At the end there was something about transporting and the last shot was the hero group walking around the top of a modern looking tower but it wasn't where they wanted to be.
The bit about transporting -- if you by chance meant teleporting -- makes it sound like it might be the 90s version of The Tomorrow People.
I got to the bit where the blond was a glam rock drummer. Then I died.
I know I shouldn't be surprised anymore that Trey just up and knew such an obscure thing. But here we are.
The Keanu Reeves-hosted film vs digital doco Side By Side is now available on Amazon Instant Video. I haven't watched it yet, but there it is.
JOSEPH GORDON-LEVITT
Uh, is there anything for me? Check under my legal name.SECRETARY
Oh my God, big reveal time! What's your legal name? Jean-Paul Valley? Terry McGinnis? Dick Grayson? Jason Todd? Tim Drake?JOSEPH GORDON-LEVITT
Robin.SECRETARY
What? No.
lulz
Oh, and apparently, Christians don't like Jehovah Witnesses because they don't think going door to door is the way to go.....
It's more the bit where the JW scriptures are a bastardized spin-off of the "proper" Bible. But they're not as reviled as the Mormons, whose book is the Fifty Shades of Gray to the Bible's Twilight.
Lamer wrote:After 'sneaking' back into Gothem. Batman's first order of business is to paint a giant bat logo on the face of a building. I assume he does that with gasoline, making round trips up and down the building while being undetected in a city ruled by criminals. I would've thought that going after that nuke immediately would be pretty important too but no, arts and crafts always come first.

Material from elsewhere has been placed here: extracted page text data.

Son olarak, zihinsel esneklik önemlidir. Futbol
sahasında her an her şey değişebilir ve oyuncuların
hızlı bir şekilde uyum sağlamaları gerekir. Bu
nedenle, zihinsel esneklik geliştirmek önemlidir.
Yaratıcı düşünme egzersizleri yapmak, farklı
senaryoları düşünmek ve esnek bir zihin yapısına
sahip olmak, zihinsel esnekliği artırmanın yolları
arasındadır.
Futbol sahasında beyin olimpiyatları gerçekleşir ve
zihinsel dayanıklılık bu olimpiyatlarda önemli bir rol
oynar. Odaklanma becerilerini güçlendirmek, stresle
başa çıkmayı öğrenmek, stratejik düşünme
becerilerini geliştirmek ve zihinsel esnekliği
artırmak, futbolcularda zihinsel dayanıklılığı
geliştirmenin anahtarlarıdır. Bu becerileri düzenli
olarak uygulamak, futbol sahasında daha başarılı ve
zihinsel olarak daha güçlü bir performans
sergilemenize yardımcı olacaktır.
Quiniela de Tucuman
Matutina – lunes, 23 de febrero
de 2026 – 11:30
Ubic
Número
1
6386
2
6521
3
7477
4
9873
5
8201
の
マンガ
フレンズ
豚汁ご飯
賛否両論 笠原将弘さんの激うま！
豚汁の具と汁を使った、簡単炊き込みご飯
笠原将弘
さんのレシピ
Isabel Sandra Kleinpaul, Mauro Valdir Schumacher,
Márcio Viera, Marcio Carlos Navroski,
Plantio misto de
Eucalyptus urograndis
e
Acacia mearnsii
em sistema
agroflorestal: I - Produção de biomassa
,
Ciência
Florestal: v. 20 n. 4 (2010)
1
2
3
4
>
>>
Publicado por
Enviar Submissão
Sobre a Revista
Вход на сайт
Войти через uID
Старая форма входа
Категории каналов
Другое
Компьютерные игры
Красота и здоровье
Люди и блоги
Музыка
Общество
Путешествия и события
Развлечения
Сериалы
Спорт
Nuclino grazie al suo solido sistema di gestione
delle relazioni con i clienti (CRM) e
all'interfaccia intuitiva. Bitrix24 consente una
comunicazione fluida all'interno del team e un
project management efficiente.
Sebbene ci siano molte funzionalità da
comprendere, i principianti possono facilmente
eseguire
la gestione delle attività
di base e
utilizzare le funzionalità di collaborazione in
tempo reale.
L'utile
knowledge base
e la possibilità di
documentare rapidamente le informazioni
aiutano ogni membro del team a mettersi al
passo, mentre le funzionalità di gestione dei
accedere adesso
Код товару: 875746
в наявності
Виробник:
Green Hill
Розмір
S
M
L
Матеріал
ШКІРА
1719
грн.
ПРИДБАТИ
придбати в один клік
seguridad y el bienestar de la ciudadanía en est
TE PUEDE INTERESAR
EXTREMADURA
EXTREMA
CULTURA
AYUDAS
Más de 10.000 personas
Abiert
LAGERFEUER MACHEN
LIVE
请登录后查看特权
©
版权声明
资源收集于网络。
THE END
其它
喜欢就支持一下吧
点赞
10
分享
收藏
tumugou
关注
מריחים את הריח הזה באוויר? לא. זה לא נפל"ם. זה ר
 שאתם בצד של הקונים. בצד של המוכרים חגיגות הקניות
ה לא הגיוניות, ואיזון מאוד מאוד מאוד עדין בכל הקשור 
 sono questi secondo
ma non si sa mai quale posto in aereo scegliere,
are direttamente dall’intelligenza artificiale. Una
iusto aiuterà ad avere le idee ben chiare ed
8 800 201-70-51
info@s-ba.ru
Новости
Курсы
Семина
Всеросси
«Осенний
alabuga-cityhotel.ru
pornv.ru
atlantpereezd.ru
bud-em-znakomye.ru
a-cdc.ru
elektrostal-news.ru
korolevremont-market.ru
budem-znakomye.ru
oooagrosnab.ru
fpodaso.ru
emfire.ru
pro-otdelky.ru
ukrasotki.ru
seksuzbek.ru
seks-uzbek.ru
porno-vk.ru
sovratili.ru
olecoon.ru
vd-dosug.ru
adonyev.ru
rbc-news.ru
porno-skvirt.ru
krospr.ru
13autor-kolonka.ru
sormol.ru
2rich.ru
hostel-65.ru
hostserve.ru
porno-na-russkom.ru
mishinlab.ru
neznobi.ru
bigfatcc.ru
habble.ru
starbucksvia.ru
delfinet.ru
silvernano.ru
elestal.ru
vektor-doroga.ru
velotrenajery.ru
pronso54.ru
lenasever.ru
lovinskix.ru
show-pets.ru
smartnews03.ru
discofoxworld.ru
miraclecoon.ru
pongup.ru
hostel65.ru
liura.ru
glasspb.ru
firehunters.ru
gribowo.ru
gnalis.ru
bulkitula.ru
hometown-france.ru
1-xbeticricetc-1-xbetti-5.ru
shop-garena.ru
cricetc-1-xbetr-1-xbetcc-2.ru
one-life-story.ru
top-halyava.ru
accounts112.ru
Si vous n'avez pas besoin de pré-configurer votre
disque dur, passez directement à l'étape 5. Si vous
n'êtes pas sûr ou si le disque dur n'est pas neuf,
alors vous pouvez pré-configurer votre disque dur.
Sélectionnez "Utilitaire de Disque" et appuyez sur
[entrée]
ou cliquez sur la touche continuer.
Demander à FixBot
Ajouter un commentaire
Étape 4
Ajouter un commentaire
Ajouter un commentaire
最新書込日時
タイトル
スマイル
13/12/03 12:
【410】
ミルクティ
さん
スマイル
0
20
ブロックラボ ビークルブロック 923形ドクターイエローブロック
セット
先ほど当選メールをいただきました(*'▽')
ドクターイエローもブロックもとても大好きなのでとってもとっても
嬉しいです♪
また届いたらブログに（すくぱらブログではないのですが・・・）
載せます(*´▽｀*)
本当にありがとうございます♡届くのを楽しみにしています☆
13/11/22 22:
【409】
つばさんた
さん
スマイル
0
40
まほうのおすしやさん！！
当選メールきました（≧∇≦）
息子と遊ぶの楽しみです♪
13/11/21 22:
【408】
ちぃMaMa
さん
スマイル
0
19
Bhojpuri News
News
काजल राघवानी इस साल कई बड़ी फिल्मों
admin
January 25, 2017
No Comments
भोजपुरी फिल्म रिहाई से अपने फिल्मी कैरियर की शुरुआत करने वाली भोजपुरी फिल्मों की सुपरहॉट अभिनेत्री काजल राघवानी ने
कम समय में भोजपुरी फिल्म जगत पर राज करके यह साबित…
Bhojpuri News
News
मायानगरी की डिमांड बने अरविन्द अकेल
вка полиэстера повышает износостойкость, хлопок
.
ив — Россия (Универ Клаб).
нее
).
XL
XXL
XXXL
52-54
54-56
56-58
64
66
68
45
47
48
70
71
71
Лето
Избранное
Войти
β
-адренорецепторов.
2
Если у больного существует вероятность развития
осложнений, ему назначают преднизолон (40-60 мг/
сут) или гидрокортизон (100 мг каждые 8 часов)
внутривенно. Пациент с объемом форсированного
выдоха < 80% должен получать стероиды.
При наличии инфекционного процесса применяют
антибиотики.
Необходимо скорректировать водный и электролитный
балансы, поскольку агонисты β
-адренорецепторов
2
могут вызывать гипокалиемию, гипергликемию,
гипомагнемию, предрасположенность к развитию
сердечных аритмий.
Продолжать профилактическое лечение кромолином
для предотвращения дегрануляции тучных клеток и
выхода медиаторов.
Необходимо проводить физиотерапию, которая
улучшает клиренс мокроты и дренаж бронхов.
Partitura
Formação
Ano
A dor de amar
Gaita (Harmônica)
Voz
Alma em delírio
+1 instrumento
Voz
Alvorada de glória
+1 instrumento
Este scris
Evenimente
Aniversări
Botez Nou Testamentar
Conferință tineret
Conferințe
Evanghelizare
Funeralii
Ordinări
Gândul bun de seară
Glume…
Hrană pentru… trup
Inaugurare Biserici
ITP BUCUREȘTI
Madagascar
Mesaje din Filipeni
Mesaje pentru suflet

The obvious answer to this is not that he did arts and crafts that night, but it was a Wayne Industries standard to build large explosive bat designs into everything. Because Batman never knows when he'll need an explosive, and it better be bat shaped (see: Arkham Asylum).
He does also have an extremely maneuverable flying machine. Probably wasn't TOO hard to hook up a spray nozzle to that thing.
I watched the prologue in IMAX and it was more difficult to understand him than it needed to be. I do think they went to the other extreme (and I'm not sure why they re-recorded the lines instead of just re-mixing them, unless that was actually the on-set recording), but it doesn't bother me with him any more than it does with Vader.
Welcome, Cotterpin. I also approve most enthusiastically of the name.
(Although Cotterpin's existence in the later seasons of Fraggle Rock, showing Doozers to be sapient beings, makes the Fraggles' season 1 treatment of Doozers occasionally appalling.)